I was eleven years old when I learned that there were colors the human eye couldn’t see. This fact was revealed to me through the discovery of mantis shrimp, a tiny crustacean who lives at the bottom of the ocean and possesses thirteen color cones (as compared to a human’s three), allowing it to see billions of hues incomprehensible to the human mind. I became obsessed. What do these colors look like, and how can I understand them? 

I have spent my life asking questions, starting at the age of five when I constructed a roly poly terrarium to figure out how such tiny insects could dig burrows with no hands. But the idea that there are innumerable facets to the world that I’m unable to see has plagued me for years. 

First of all, what in the world would it be like to stare into the open ocean with thirteen color cones? To a mantis shrimp, the blue ocean must be rippling with whirlwinds of color that none of us will ever be able to imagine. 

This first question prompts a second, and then a third: How else does the world and its complexities exist beyond our understanding? What things have I accepted about reality simply because they were introduced to me as facts, induced by my limited experience? 

The idea that there are layered realities to the world which I cannot understand has now captured my every spare thought for seven years. Thankfully though, I’m not alone in my search for unraveling the mysteries of the status quo. I find solace most often in talking things out with other interested people; staying after class with teachers and classmates to discuss important matters like why hexagons are objectively the best shape. But being an only child means I get a lot of time alone, and in moments like that, I find myself turning to books. 

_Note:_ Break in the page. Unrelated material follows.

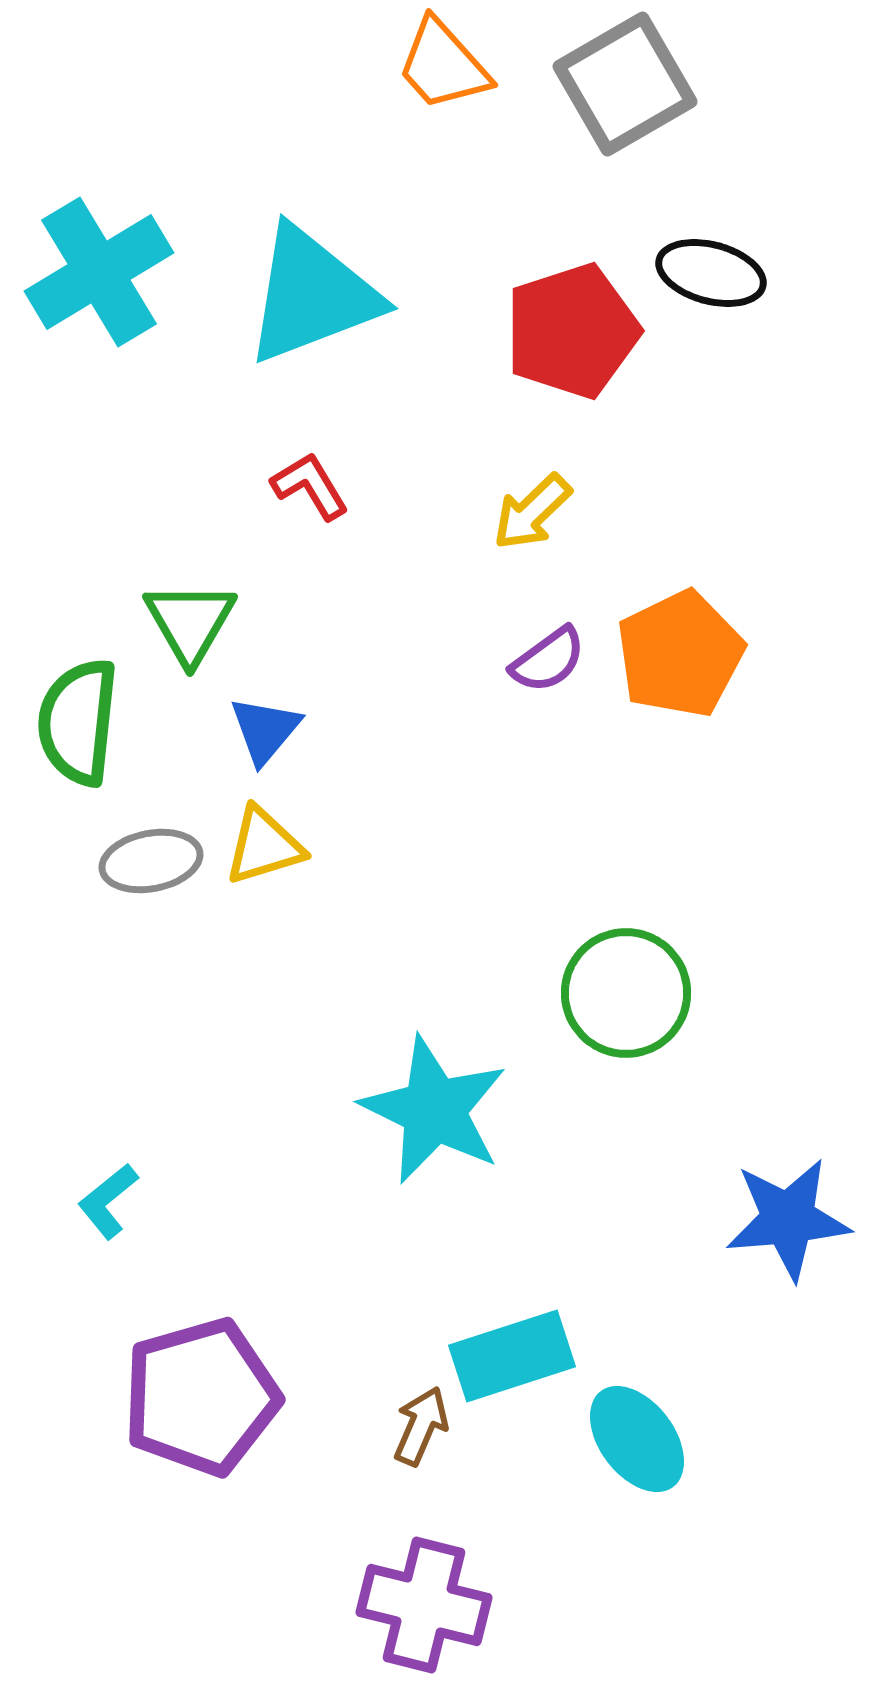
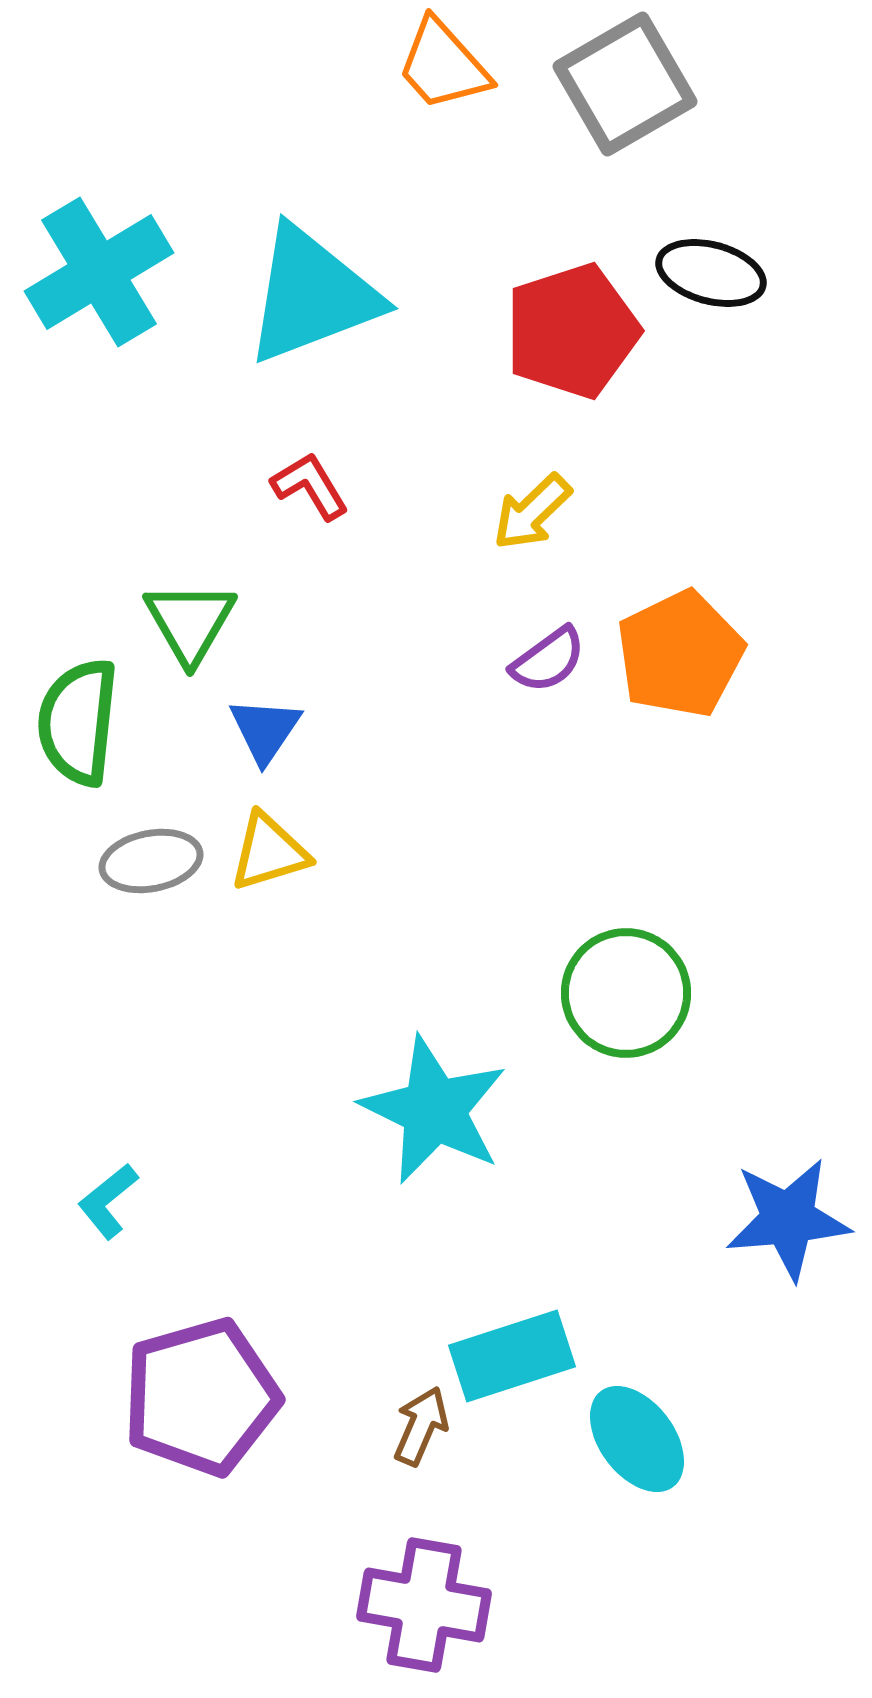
blue triangle: rotated 6 degrees counterclockwise
yellow triangle: moved 5 px right, 6 px down
purple cross: rotated 4 degrees counterclockwise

Ursula K. LeGuinn taught me about different kinds of love, which span across gender, life, and death. Oscar Wilde taught me about the corrosiveness that external beauty can inflict on an unclean heart. Michelle Zauner taught me to relish the good and bad things in every relationship, because you can never be sure when they will be over. Aldous Huxley taught me the value of pain by demonstrating an increasingly prevalent world which has none of it. Fyodor Dostoyevsky taught me over one thousand-one-hundred-sixty-eight pages the value of concision in writing. And Shannon Messenger, author of my favorite book series, Keeper of the Lost Cities, taught me that the world is not always as it appears.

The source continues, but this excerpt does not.